Copy each line of the material beneath that holds the word "massima".

§ AVAILABLE RECORDS
------------
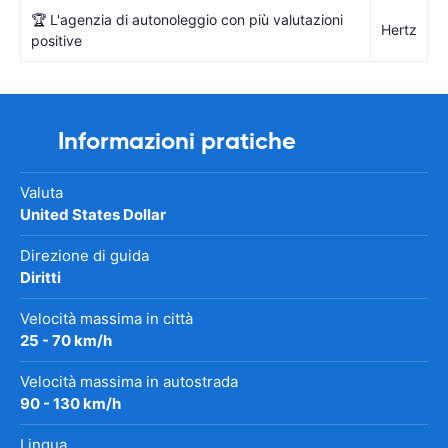
🏆 L'agenzia di autonoleggio con più valutazioni
Hertz
positive
Informazioni pratiche
Valuta
United States Dollar
Direzione di guida
Diritti
Velocità massima in città
25 - 70 km/h
Velocità massima in autostrada
90 - 130 km/h
Lingua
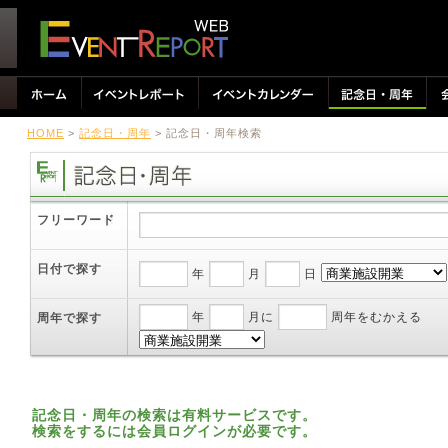
HOME
>
記念日・周年
> 記念日・周年検索
フリーワード
日付で探す
年
月
日
年
月に
周年をむかえる
周年で探す
記念日・周年の検索は有料サービスです。
検索をするには会員ログインが必要です。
------------
§ SOLUTION FOR THIS PROBLEM
Velocità massima in città
Velocità massima in autostrada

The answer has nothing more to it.